Sulla strada verso l’Europa, o verso lo spareggio, troverete il Lugano. Un’altra squadra che sta macinando risultati e punti…
I nostri ruoli si sono invertiti. I bianconeri stanno facendo ciò che abbiamo fatto noi in autunno quando abbiamo incamerato tantissimi punti, giocando anche un bel calcio. Ora stiamo vivendo un periodo di flessione… per carità, potevamo aspettarcelo, ma una crisi così profonda non era prevedibile: non vinciamo da 11 partite.

È anche vero che fin qui li avete battuti una volta in campionato, una volta in Coppa Svizzera, avete ottenuto un pareggio casalingo e avete perso solo una volta a Cornaredo negli scontri diretti…
È esatto, ma le situazioni
erano completamente diverse. Non stavamo vivendo una crisi di risultati così profonda e loro non giocavano così bene, non ottenevano tutti questi risultati e non macinavano un bel calcio come in questo momento. Chiaro ogni partita ha una storia a sé, ma noi partiamo come sfavoriti in vista di sabato…

Quella contro il Lugano, ovviamente, per te è sempre una partita particolare. Preferisci giocarla in casa o tornare a Cornaredo?
Meglio qui a Thun, che ormai è diventata a casa mia. Il sintetico magari ci potrà anche dare una mano e poi per uscire dalla crisi giocare davanti ai nostri tifosi può essere determinante.

Oltre al campionato, per approdare in Europa League avete anche la carta della Coppa Svizzera. Come si fa a preparare una partita così importante, sapendo che ogni settimana in campionato vi giocate la salvezza?
Non è una situazione facile, è inutile negarlo. Fino a fine stagione giocheremo praticamente ogni 3 giorni e in campionato avremo 3 scontri diretti.

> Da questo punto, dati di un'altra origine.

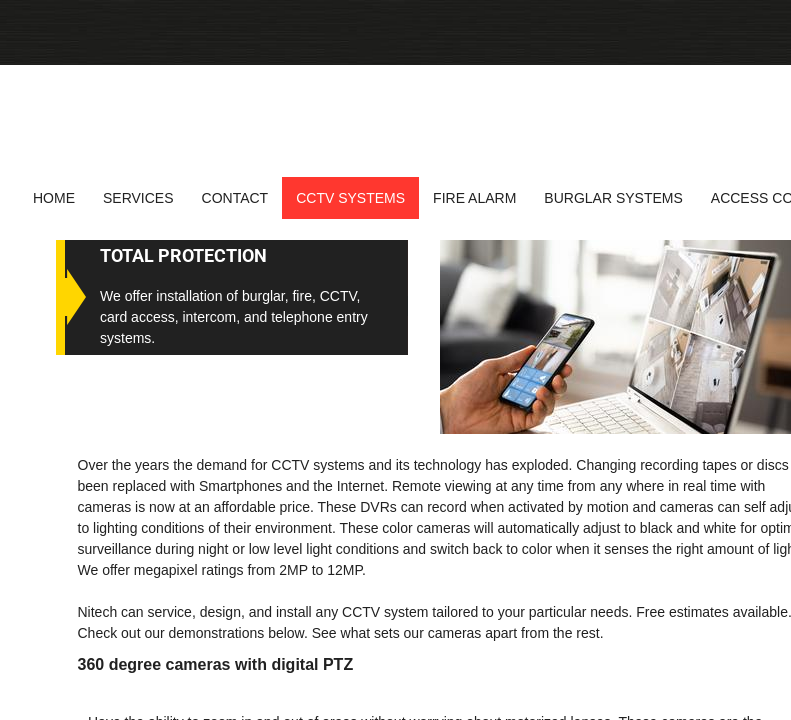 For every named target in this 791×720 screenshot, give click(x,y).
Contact (235, 198)
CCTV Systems (350, 198)
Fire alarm (474, 198)
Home (54, 198)
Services (138, 198)
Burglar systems (613, 198) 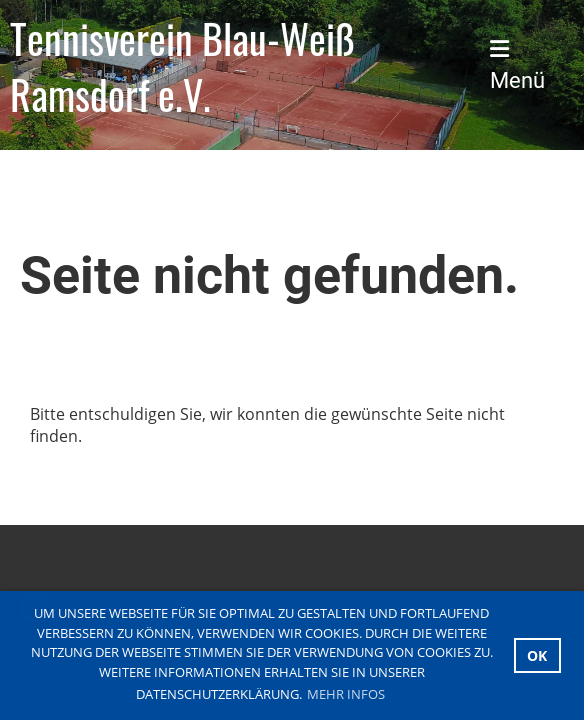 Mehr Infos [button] (346, 694)
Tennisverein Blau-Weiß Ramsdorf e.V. (183, 66)
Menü (517, 65)
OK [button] (537, 655) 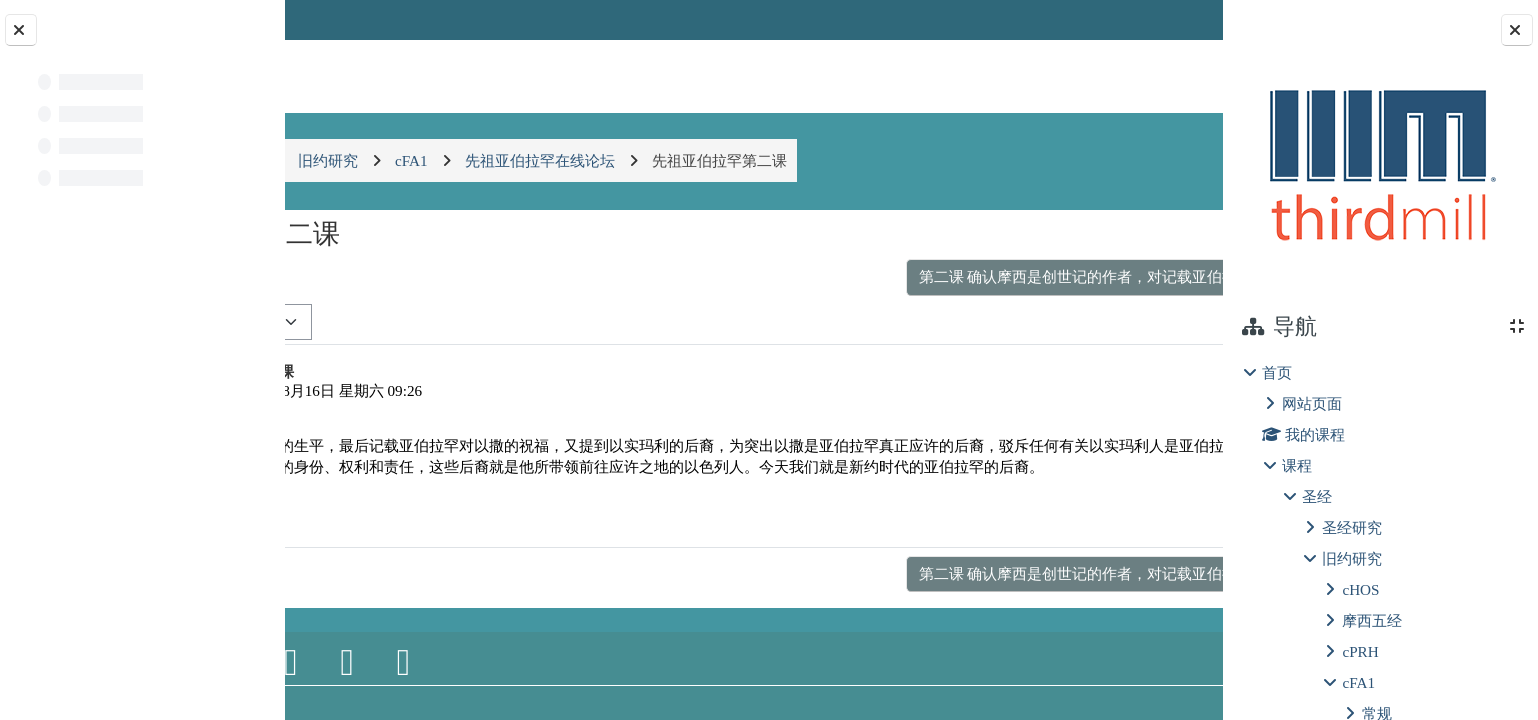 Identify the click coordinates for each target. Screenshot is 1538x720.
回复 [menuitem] (1153, 536)
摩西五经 (1372, 620)
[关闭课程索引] (21, 30)
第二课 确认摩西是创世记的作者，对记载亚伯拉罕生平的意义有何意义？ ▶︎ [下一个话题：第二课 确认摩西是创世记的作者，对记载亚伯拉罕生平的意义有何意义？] (929, 276)
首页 (1277, 372)
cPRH (1360, 651)
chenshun (404, 390)
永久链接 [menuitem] (1082, 536)
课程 (1297, 465)
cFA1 (1358, 682)
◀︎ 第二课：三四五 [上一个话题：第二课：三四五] (389, 276)
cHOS (1360, 589)
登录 (1171, 19)
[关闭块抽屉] (1517, 30) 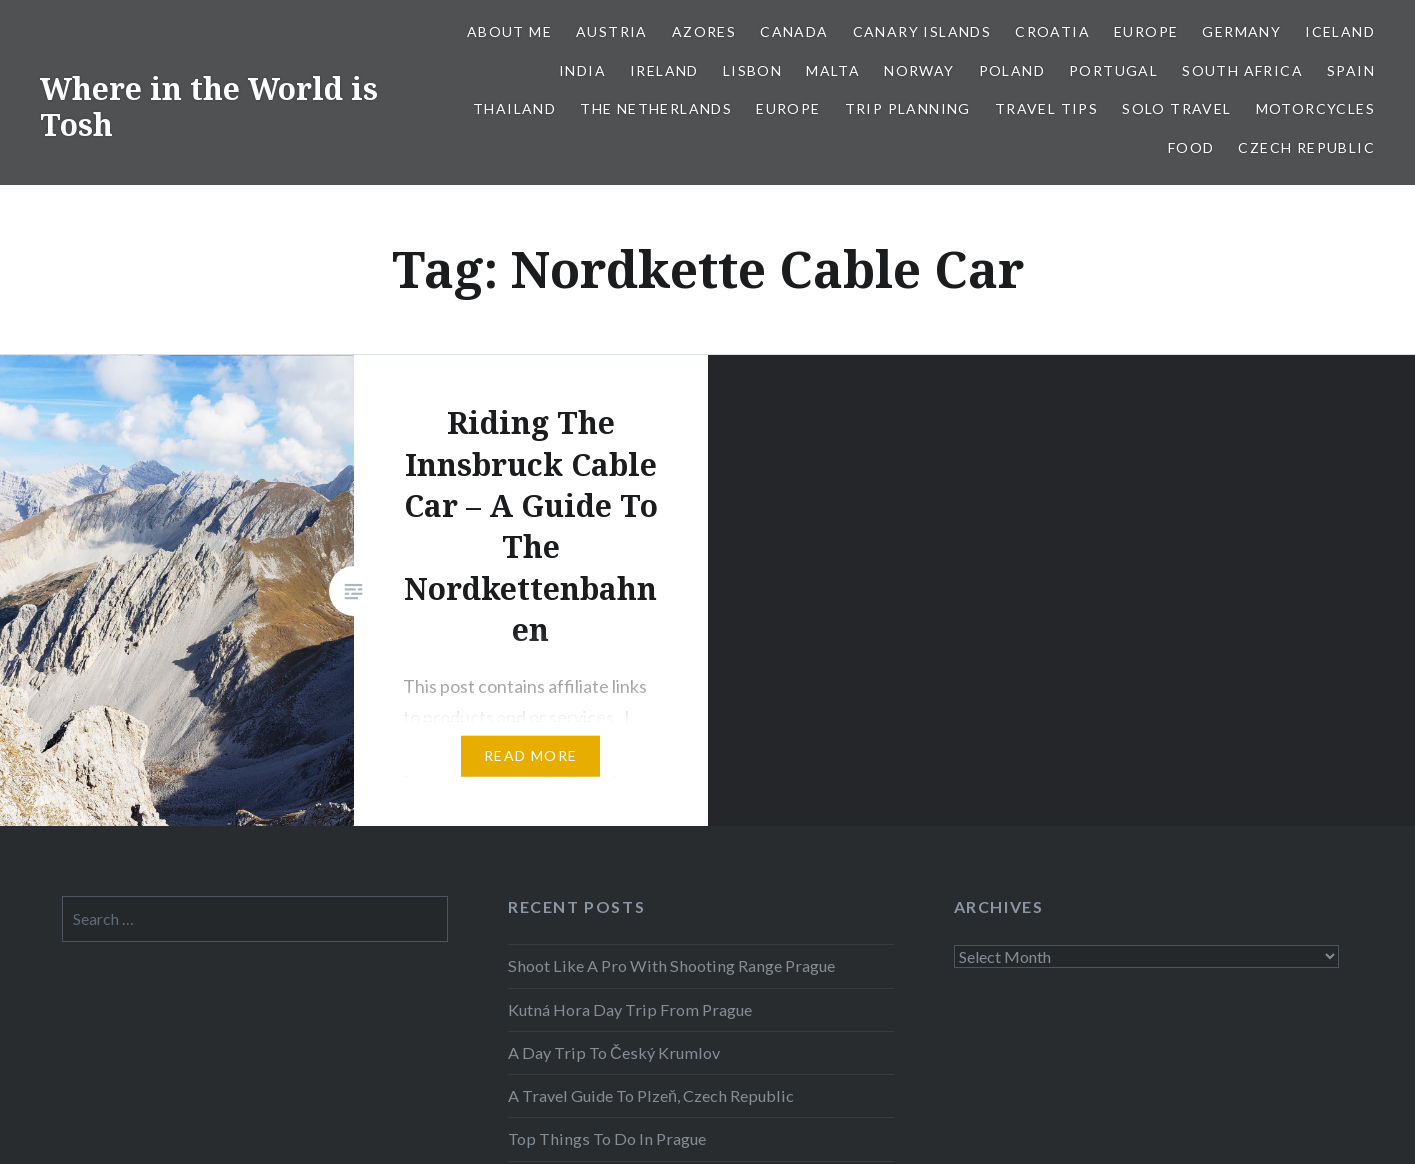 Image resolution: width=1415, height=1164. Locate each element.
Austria (612, 31)
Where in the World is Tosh (209, 106)
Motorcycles (1315, 108)
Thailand (514, 108)
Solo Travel (1176, 108)
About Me (509, 31)
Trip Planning (908, 108)
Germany (1241, 31)
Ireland (664, 70)
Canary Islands (922, 31)
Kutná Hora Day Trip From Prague (630, 1009)
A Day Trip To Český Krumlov (614, 1052)
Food (1191, 147)
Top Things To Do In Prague (607, 1138)
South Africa (1242, 70)
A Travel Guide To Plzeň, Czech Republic (651, 1095)
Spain (1351, 70)
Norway (919, 70)
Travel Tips (1046, 108)
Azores (704, 31)
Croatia (1052, 31)
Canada (794, 31)
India (582, 70)
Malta (833, 70)
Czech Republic (1306, 147)
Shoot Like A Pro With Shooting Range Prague (671, 965)
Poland (1012, 70)
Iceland (1340, 31)
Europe (1146, 31)
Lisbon (752, 70)
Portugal (1113, 70)
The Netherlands (656, 108)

Chiaramente poter vincere la Coppa, poter accedere alla fase a gironi dell’Europa League è un’occasione più unica che rara: chi di noi ha un po’ più di esperienza dovrà metterla a disposizione dei giovani per poter affrontare ogni singola partita, per provare a mettere da parte il pensiero di quella finale quando scenderemo in campo in campionato.

Siete invischiati nella lotta per evitare lo spareggio: cosa ne pensi della decisione presa lo scorso anno dalla Lega?
Non sta a noi giocatori decidere, noi dobbiamo solo adattarci e resto comunque convinto che in Challenge League ci siano squadre che potrebbero giocarsela nello spareggio. Quindi è anche giusto dare loro questa possibilità! In ogni caso se ci troviamo in questa situazione è colpa nostra che abbiamo regalato troppi punti.